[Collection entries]
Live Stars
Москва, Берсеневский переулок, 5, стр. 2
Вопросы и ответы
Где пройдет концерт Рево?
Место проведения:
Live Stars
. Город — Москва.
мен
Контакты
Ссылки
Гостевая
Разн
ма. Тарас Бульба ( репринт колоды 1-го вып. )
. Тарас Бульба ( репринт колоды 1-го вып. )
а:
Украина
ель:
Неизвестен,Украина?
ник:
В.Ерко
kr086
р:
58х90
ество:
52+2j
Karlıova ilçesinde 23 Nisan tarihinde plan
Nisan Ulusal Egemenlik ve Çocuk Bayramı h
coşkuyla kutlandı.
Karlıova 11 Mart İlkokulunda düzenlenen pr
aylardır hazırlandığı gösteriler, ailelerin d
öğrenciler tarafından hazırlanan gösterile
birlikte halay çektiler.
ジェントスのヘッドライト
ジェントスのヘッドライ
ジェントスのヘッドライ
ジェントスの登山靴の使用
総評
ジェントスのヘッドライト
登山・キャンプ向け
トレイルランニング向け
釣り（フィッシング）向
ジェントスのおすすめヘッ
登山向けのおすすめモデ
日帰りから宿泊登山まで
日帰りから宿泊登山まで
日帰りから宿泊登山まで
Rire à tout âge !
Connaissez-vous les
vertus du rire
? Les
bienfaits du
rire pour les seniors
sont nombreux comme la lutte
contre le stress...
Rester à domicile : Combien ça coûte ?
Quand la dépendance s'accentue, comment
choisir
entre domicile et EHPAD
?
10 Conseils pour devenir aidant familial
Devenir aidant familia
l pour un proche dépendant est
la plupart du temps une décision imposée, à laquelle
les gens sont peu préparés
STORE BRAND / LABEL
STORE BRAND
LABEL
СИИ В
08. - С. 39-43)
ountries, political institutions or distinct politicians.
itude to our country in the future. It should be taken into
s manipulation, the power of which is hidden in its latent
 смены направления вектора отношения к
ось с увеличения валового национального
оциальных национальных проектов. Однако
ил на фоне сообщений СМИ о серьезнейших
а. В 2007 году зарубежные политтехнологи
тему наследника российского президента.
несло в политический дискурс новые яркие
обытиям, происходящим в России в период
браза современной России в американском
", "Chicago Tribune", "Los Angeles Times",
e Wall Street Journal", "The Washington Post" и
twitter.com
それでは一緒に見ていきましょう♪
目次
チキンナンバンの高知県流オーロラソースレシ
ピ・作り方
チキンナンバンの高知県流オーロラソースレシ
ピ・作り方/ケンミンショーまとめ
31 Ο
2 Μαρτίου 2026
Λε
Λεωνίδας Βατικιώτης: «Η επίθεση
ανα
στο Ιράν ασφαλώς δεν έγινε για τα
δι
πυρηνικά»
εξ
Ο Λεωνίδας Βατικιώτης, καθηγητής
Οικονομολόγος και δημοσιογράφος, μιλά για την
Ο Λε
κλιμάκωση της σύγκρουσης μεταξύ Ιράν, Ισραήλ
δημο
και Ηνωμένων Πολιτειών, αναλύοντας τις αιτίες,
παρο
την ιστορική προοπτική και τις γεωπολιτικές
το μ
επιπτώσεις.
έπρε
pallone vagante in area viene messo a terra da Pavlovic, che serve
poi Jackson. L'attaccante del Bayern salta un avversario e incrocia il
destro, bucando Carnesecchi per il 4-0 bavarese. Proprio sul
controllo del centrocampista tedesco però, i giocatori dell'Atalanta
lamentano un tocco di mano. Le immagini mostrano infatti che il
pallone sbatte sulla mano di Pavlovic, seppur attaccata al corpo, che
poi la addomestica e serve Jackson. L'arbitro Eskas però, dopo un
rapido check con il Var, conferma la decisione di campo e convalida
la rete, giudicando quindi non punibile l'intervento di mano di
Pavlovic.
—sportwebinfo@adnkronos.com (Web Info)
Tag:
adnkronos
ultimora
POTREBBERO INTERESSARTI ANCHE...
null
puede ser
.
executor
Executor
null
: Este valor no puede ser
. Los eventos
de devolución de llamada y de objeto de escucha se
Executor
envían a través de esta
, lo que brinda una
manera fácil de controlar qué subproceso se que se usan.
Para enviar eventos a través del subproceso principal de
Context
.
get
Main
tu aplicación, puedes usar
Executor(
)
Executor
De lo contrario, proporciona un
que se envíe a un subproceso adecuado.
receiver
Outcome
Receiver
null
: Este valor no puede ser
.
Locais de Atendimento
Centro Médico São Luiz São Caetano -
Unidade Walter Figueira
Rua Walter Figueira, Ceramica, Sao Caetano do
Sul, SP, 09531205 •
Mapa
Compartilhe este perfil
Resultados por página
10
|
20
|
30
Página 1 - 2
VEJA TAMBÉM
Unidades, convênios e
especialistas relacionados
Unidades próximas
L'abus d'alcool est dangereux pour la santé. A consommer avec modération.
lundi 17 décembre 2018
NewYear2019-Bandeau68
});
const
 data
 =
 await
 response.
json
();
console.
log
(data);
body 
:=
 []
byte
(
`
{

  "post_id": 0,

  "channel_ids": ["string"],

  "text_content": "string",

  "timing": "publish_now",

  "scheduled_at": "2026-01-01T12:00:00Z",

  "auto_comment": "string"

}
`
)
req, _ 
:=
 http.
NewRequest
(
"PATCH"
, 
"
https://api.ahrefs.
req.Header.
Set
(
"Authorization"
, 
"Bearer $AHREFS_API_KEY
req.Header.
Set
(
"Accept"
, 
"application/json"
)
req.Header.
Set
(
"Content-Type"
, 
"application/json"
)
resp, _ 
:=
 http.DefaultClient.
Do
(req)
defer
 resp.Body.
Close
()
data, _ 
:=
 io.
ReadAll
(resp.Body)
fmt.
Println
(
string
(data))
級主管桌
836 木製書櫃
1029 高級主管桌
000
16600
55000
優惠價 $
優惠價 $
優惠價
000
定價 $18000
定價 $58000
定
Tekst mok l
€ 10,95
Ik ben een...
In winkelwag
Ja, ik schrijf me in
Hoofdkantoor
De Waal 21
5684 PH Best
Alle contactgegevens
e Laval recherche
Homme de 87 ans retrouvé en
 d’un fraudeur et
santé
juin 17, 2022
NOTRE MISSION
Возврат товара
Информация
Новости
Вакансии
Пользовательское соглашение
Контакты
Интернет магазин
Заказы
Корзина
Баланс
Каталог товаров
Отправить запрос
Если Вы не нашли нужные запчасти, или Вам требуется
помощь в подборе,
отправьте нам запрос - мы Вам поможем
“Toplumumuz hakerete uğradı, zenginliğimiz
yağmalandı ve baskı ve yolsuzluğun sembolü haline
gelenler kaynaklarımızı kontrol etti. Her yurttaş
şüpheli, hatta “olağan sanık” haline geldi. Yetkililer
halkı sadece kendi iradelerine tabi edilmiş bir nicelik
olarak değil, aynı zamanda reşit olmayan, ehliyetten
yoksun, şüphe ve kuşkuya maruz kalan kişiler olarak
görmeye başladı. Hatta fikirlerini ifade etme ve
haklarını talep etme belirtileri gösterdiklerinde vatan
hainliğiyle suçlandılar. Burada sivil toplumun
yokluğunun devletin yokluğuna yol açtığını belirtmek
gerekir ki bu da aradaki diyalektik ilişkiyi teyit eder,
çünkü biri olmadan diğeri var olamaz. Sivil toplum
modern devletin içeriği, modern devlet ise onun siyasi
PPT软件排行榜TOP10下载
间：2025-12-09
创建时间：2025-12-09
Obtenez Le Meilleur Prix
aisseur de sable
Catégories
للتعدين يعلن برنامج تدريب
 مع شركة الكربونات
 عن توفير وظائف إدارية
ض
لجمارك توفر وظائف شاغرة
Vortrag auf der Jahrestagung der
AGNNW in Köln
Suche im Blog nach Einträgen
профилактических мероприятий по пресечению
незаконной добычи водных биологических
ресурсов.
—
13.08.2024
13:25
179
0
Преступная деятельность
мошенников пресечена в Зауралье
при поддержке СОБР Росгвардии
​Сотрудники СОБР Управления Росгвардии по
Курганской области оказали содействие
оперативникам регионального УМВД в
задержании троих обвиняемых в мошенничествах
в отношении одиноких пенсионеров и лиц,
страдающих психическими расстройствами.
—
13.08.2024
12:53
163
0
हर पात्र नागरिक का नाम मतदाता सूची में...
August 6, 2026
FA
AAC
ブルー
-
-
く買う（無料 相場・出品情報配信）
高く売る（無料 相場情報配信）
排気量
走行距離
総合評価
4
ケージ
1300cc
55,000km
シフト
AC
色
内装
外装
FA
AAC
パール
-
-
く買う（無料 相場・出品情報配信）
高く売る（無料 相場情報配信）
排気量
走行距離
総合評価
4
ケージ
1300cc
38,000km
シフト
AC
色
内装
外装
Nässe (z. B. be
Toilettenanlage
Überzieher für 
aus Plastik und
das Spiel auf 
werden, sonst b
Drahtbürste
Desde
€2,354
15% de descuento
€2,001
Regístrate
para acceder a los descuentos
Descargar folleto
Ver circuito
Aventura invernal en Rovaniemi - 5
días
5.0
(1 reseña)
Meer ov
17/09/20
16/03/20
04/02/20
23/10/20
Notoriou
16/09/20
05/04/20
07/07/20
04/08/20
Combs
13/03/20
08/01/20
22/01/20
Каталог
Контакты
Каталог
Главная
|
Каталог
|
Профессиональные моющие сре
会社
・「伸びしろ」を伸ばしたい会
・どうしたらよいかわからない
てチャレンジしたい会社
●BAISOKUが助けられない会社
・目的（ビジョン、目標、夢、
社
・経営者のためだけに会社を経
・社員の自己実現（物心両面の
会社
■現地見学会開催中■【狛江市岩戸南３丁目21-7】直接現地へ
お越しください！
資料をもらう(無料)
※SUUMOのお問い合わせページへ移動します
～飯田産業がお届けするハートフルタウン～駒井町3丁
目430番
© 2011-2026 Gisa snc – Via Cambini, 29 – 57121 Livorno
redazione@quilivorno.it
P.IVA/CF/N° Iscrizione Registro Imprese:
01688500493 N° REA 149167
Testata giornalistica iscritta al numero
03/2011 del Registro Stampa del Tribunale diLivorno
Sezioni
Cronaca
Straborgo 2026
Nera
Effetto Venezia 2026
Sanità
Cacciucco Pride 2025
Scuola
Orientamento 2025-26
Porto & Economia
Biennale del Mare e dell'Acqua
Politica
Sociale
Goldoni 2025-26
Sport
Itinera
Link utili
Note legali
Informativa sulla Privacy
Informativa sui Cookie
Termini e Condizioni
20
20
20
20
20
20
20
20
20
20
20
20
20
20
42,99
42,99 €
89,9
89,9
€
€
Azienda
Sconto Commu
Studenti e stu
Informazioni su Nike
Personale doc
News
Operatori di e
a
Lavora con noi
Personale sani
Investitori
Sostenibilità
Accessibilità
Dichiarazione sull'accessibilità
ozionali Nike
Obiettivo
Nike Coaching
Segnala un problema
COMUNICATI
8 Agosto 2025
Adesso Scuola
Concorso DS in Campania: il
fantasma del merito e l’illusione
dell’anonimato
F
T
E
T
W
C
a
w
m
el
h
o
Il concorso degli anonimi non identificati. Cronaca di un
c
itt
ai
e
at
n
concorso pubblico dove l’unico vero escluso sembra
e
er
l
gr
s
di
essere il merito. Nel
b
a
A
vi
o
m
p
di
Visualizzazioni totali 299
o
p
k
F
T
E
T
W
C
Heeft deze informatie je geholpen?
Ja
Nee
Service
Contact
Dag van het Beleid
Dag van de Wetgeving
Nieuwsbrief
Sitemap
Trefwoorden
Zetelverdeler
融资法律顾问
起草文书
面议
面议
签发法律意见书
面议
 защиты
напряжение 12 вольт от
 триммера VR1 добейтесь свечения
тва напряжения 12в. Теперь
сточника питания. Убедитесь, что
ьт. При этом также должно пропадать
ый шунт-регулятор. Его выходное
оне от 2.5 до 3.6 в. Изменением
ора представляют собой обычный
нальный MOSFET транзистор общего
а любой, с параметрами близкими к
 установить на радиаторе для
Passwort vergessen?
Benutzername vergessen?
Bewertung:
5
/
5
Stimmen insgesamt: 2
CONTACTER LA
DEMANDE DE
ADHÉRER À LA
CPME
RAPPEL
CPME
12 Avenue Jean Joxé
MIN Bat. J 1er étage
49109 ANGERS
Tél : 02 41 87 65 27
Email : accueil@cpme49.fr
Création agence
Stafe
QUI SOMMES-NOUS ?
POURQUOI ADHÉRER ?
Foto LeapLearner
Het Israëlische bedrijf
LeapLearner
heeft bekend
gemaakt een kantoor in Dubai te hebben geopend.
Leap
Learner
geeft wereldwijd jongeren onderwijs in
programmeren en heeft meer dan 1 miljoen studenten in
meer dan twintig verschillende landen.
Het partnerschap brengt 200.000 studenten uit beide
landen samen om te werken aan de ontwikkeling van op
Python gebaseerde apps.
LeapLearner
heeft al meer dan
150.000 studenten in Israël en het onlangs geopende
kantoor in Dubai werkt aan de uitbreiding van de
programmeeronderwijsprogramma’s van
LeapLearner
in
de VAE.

* WHAT THE EXERCISE ASKS
Give back, word for word, only the lines above from the line holding "Karlıova ilçesinde 23 Nisan tarihinde plan" to the line holding "Ο Λεωνίδας Βατικιώτης, καθηγητής", both included.

* RESPONSE TO THIS EXERCISE
Karlıova ilçesinde 23 Nisan tarihinde plan
Nisan Ulusal Egemenlik ve Çocuk Bayramı h
coşkuyla kutlandı.
Karlıova 11 Mart İlkokulunda düzenlenen pr
aylardır hazırlandığı gösteriler, ailelerin d
öğrenciler tarafından hazırlanan gösterile
birlikte halay çektiler.
ジェントスのヘッドライト
ジェントスのヘッドライ
ジェントスのヘッドライ
ジェントスの登山靴の使用
総評
ジェントスのヘッドライト
登山・キャンプ向け
トレイルランニング向け
釣り（フィッシング）向
ジェントスのおすすめヘッ
登山向けのおすすめモデ
日帰りから宿泊登山まで
日帰りから宿泊登山まで
日帰りから宿泊登山まで
Rire à tout âge !
Connaissez-vous les
vertus du rire
? Les
bienfaits du
rire pour les seniors
sont nombreux comme la lutte
contre le stress...
Rester à domicile : Combien ça coûte ?
Quand la dépendance s'accentue, comment
choisir
entre domicile et EHPAD
?
10 Conseils pour devenir aidant familial
Devenir aidant familia
l pour un proche dépendant est
la plupart du temps une décision imposée, à laquelle
les gens sont peu préparés
STORE BRAND / LABEL
STORE BRAND
LABEL
СИИ В
08. - С. 39-43)
ountries, political institutions or distinct politicians.
itude to our country in the future. It should be taken into
s manipulation, the power of which is hidden in its latent
 смены направления вектора отношения к
ось с увеличения валового национального
оциальных национальных проектов. Однако
ил на фоне сообщений СМИ о серьезнейших
а. В 2007 году зарубежные политтехнологи
тему наследника российского президента.
несло в политический дискурс новые яркие
обытиям, происходящим в России в период
браза современной России в американском
", "Chicago Tribune", "Los Angeles Times",
e Wall Street Journal", "The Washington Post" и
twitter.com
それでは一緒に見ていきましょう♪
目次
チキンナンバンの高知県流オーロラソースレシ
ピ・作り方
チキンナンバンの高知県流オーロラソースレシ
ピ・作り方/ケンミンショーまとめ
31 Ο
2 Μαρτίου 2026
Λε
Λεωνίδας Βατικιώτης: «Η επίθεση
ανα
στο Ιράν ασφαλώς δεν έγινε για τα
δι
πυρηνικά»
εξ
Ο Λεωνίδας Βατικιώτης, καθηγητής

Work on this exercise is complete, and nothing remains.